> [WORK TO BE COMPLETED] Going from the top of the data below, give again each line through the one containing "Careers at Kite (483, 2057)", both ends kept.

Stored data:
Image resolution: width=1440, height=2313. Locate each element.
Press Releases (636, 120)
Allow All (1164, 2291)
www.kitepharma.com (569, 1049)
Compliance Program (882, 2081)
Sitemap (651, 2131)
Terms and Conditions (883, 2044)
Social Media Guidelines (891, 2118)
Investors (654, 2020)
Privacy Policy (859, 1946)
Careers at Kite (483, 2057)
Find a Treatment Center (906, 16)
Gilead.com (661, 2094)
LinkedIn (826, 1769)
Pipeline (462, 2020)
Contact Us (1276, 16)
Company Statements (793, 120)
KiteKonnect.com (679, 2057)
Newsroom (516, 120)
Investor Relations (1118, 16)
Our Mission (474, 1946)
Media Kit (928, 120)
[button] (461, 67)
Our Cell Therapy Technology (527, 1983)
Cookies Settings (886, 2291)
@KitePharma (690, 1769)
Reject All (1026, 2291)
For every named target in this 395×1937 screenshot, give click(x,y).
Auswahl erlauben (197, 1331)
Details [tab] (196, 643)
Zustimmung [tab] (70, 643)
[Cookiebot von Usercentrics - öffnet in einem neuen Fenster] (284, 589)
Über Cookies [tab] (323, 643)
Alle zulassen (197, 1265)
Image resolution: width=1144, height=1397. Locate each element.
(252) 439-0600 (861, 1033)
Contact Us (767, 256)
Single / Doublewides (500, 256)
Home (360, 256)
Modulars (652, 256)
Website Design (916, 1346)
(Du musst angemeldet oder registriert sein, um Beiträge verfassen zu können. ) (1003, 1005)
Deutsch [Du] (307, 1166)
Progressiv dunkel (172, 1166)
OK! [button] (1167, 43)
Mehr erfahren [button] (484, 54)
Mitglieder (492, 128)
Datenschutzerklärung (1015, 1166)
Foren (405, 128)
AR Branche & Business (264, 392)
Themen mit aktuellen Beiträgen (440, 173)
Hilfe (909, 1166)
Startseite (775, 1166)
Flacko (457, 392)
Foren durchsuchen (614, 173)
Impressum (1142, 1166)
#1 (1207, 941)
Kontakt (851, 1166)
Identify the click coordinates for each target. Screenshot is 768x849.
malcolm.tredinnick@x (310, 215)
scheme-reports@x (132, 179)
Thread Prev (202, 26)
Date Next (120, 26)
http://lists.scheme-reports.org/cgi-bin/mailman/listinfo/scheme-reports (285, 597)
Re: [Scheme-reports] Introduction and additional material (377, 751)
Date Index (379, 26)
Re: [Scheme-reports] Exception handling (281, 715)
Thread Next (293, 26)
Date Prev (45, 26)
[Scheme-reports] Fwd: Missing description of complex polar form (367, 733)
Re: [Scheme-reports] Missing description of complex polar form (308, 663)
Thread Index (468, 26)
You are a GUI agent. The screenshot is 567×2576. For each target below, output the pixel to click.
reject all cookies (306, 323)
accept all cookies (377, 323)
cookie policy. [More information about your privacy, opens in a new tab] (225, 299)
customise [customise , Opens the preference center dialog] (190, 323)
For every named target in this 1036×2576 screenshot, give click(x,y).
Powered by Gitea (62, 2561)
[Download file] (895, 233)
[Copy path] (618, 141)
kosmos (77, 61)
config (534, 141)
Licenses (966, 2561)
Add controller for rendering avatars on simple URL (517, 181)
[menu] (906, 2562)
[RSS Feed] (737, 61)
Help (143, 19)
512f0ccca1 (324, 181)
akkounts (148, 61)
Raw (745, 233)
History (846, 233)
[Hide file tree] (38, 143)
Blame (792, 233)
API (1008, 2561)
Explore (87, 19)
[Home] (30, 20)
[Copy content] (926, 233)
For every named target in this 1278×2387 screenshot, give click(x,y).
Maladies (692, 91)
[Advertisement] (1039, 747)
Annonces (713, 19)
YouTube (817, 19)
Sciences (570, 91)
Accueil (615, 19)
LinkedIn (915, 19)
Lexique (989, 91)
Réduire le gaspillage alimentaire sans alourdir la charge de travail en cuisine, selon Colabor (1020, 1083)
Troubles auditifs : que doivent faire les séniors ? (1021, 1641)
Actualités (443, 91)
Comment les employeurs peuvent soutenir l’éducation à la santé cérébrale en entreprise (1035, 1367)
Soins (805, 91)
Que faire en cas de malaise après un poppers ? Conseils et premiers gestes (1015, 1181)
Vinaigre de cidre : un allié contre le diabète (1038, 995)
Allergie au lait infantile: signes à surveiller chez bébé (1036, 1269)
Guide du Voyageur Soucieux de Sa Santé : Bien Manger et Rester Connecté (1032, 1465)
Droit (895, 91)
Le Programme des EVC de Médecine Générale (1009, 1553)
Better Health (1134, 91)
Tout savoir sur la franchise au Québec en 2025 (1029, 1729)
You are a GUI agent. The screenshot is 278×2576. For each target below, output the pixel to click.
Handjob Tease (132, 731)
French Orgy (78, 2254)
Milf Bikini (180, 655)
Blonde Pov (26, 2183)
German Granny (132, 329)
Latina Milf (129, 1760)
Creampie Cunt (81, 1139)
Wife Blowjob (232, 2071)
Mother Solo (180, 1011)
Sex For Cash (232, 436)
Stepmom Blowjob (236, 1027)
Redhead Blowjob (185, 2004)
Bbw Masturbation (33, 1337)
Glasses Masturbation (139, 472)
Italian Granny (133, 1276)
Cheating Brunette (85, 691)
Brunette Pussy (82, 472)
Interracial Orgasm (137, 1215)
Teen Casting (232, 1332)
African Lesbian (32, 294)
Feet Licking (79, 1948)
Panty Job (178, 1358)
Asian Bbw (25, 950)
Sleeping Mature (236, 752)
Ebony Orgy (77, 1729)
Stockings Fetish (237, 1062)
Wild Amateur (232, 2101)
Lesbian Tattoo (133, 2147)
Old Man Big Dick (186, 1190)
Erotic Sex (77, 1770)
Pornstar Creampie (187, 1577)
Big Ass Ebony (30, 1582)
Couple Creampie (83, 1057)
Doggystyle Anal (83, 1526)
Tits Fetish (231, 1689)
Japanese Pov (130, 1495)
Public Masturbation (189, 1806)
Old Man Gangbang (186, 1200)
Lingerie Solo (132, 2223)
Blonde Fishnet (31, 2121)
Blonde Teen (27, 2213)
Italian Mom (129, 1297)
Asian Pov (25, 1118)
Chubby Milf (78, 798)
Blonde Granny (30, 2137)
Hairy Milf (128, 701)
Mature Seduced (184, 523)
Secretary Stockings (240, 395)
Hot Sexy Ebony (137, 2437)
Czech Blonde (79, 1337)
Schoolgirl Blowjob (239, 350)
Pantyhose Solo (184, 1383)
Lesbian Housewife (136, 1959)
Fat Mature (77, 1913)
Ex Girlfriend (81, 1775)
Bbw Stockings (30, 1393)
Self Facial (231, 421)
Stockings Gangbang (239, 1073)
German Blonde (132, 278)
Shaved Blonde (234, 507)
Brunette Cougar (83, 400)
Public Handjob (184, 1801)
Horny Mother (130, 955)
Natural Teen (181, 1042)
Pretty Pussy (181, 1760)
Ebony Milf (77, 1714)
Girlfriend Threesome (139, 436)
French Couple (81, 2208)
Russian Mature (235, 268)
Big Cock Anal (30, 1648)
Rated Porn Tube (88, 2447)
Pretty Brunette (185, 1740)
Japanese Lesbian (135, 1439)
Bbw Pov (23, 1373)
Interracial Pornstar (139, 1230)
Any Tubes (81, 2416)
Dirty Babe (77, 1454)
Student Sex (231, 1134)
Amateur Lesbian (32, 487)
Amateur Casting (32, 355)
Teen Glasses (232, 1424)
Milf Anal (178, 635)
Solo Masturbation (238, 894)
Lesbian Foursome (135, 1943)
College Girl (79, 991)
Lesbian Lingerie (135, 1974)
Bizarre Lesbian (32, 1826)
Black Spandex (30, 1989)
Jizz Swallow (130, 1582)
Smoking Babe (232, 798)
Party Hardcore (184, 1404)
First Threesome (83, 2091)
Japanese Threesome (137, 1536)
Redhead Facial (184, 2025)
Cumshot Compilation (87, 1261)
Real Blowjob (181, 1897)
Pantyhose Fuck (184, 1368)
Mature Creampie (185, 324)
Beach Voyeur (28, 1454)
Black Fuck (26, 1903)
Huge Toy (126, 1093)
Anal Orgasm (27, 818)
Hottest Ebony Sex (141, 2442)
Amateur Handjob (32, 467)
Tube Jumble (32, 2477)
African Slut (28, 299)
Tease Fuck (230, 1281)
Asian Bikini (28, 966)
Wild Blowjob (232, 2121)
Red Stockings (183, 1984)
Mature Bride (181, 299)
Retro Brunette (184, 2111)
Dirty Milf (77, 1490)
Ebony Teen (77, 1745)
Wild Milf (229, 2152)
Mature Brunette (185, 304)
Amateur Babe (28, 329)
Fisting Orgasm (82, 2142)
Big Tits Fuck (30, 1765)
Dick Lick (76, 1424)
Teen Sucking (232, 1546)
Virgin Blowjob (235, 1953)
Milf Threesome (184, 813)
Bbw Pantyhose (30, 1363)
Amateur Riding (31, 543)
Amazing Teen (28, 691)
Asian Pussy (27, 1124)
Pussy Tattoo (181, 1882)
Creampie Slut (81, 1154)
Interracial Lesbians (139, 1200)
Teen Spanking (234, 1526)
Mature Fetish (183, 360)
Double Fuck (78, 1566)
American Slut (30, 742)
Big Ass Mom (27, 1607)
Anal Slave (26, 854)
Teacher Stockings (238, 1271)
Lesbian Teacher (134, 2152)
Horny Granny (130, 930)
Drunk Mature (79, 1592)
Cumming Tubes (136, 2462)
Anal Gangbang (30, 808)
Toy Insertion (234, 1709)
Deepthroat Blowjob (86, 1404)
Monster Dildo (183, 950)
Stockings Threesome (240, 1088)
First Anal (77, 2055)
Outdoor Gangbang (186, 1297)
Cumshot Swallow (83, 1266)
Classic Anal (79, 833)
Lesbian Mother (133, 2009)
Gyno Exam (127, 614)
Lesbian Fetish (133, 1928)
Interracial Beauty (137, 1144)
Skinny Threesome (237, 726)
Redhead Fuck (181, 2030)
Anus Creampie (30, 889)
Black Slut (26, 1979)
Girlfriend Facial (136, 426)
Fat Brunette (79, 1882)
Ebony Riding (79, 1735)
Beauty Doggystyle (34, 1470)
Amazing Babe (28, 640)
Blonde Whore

> [OUTPUT FOR THIS EXERCISE]
Image resolution: width=1440, height=2313. Locate each element.
Press Releases (636, 120)
Allow All (1164, 2291)
www.kitepharma.com (569, 1049)
Compliance Program (882, 2081)
Sitemap (651, 2131)
Terms and Conditions (883, 2044)
Social Media Guidelines (891, 2118)
Investors (654, 2020)
Privacy Policy (859, 1946)
Careers at Kite (483, 2057)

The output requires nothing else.